Uptake kinetics and breakthrough behavior were determined for bovine serum albumin (BSA) and alpha-chymotrypsinogen (alphaCHY) in new polymeric ion-exchange media based on acrylamido monomers. Two anion exchangers and a cation exchanger were investigated. As shown in Part I of this work, the two anion exchangers have different morphologies. The first one, BRX-Q, comprises a low-density gel with a matrix of denser polymeric aggregates. While this material has a very low size-exclusion limit for neutral probes, it exhibits an extremely high binding capacity for BSA. The second anion exchanger, BRX-QP, comprises large open pores but has a very low binding capacity.
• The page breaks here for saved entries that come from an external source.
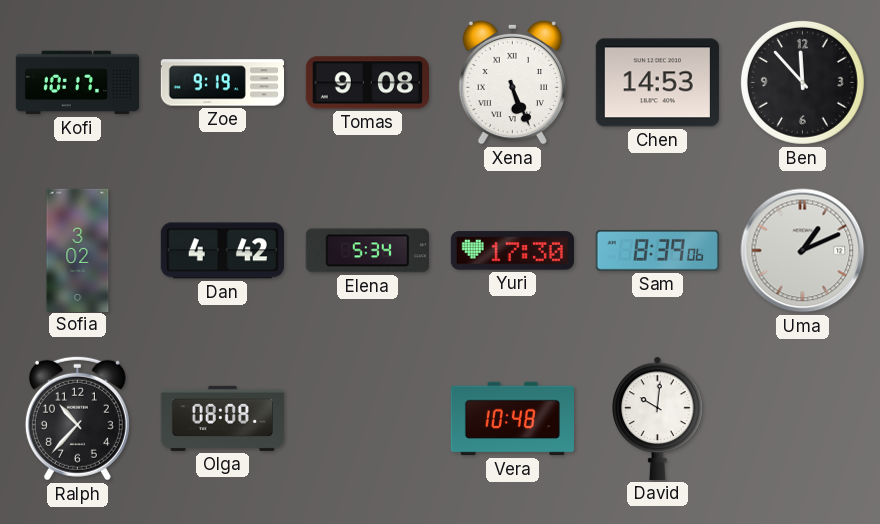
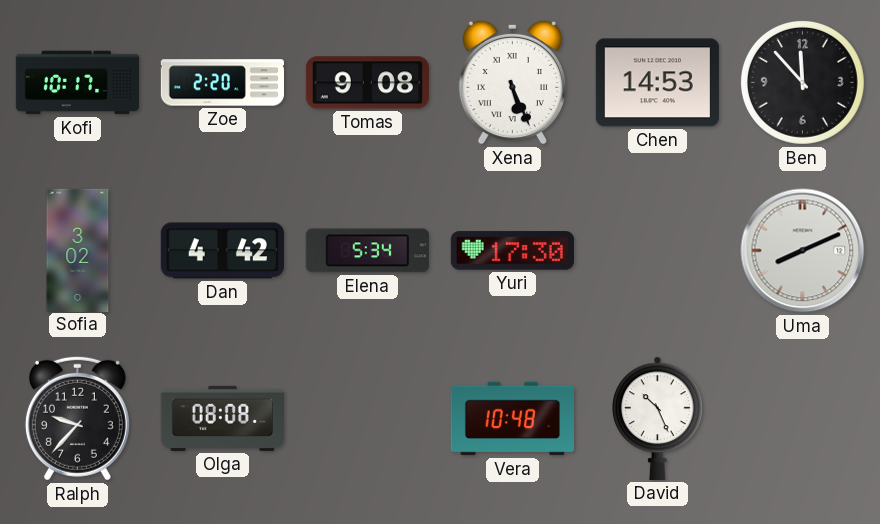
Zoe: 9:19 -> 2:20
Sam: 8:39 -> none
Uma: 1:11 -> 8:11
Ralph: 10:37 -> 9:37
David: 10:01 -> 10:26
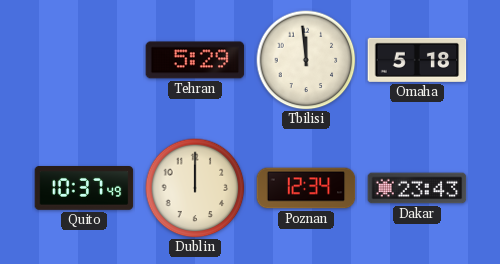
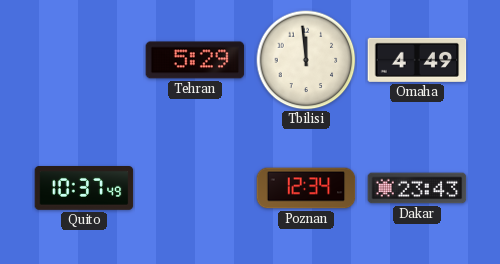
Omaha: 5:18 -> 4:49
Dublin: 12:00 -> none
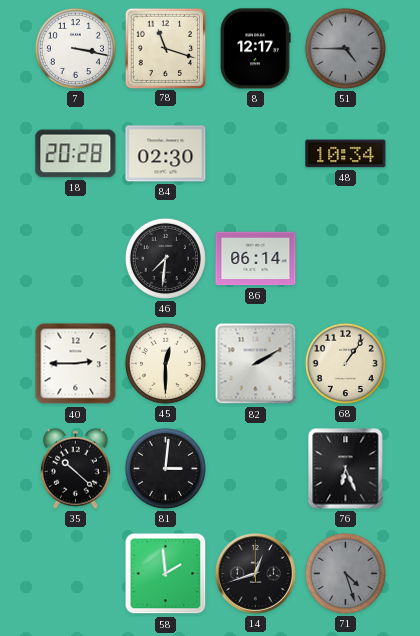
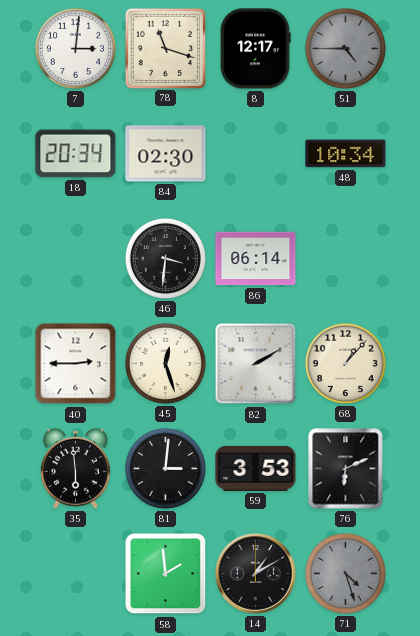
7: 3:17 -> 3:01
18: 20:28 -> 20:34
46: 7:31 -> 3:31
45: 12:30 -> 12:27
68: 1:06 -> 1:07
35: 10:22 -> 5:59
59: none -> 3:53
76: 6:26 -> 6:11
14: 12:42 -> 1:10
The cation exchanger, BRX-S, also comprises large open pores but exhibits an intermediate capacity; likely as a result of the presence of smaller pores. Dynamic protein uptake experiments showed that the highest mass transfer rates are obtained with BRX-Q. The apparent diffusivity is also highest for this material and increases substantially as the protein concentration is reduced. For these particles, the external film resistance is dominant at very low protein concentrations. Much lower rates and apparent diffusivities are obtained for BRX-QP. Finally intermediate rates and apparent diffusivities are found with BRX-S. The concentration dependence of the apparent pore diffusivity is much less pronounced in this case. The apparently paradoxical result that mass transfer rates are highest for the material with the smallest neutral-probe size-exclusion limit can be explained in terms of a general conceptual model where parallel pore and adsorbed-phase diffusion paths exist in these particles. In the first case, adsorbed phase diffusion in gel pores is dominant, while in the second transport is dominated by diffusion in a macroporous network. In the third case, both contributions are important. The conceptual model provides an accurate prediction of the breakthrough behavior of columns packed with these media using independently determined rate parameters. Dynamic binding capacities of 80-140 mg/ml were observed for BSA on BRX-Q in ca. 1.5 cm columns operated at 300-900 cm/h in agreement with theoretical predictions.